*** Opening of Supplied data ***

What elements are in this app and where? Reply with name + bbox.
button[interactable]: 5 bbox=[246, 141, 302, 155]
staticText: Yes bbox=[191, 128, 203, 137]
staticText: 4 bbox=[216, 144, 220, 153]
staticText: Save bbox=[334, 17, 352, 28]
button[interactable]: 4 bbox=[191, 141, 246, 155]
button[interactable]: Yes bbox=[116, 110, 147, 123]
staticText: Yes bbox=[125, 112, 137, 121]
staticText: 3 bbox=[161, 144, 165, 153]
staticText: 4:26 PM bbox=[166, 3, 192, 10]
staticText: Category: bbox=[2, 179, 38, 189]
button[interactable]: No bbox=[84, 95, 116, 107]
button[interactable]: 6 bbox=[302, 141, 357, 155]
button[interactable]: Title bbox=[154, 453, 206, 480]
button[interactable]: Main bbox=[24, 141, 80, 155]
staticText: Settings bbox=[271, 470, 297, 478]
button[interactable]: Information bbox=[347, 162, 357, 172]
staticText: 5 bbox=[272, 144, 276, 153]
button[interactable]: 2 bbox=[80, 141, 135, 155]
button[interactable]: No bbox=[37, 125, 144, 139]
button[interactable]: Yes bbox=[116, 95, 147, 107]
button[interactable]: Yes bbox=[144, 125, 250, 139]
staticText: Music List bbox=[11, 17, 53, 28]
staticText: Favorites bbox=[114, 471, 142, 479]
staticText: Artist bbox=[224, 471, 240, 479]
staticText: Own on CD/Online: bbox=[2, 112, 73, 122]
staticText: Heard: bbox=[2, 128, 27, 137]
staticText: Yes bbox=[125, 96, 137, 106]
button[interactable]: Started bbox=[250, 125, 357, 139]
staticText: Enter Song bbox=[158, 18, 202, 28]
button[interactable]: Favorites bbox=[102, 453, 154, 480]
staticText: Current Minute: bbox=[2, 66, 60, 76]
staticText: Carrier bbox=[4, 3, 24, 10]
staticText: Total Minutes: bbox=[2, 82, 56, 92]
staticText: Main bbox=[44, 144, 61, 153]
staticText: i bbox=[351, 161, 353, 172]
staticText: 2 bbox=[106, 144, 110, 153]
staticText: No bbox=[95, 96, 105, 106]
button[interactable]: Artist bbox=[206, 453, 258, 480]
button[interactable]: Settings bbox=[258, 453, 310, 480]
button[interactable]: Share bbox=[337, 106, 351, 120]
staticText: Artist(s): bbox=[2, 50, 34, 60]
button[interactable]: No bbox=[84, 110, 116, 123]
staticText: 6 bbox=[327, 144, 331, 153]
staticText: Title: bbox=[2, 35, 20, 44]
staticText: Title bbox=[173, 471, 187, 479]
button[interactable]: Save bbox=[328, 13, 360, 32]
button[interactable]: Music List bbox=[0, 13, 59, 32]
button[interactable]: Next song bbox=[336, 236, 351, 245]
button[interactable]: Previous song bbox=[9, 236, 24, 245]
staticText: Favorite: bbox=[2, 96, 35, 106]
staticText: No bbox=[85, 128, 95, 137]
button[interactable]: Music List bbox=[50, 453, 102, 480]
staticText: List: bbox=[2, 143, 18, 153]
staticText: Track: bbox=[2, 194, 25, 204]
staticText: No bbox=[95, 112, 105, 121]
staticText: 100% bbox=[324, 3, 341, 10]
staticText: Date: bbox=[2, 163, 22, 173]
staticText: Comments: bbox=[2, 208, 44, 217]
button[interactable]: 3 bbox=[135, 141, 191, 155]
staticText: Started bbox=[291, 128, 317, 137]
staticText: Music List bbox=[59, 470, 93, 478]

*** Close of Supplied data ***

*Task objective:* Show every line in the records above that contains the word "Title".

*Solution to the exercise:*
button[interactable]: Title bbox=[154, 453, 206, 480]
staticText: Title: bbox=[2, 35, 20, 44]
staticText: Title bbox=[173, 471, 187, 479]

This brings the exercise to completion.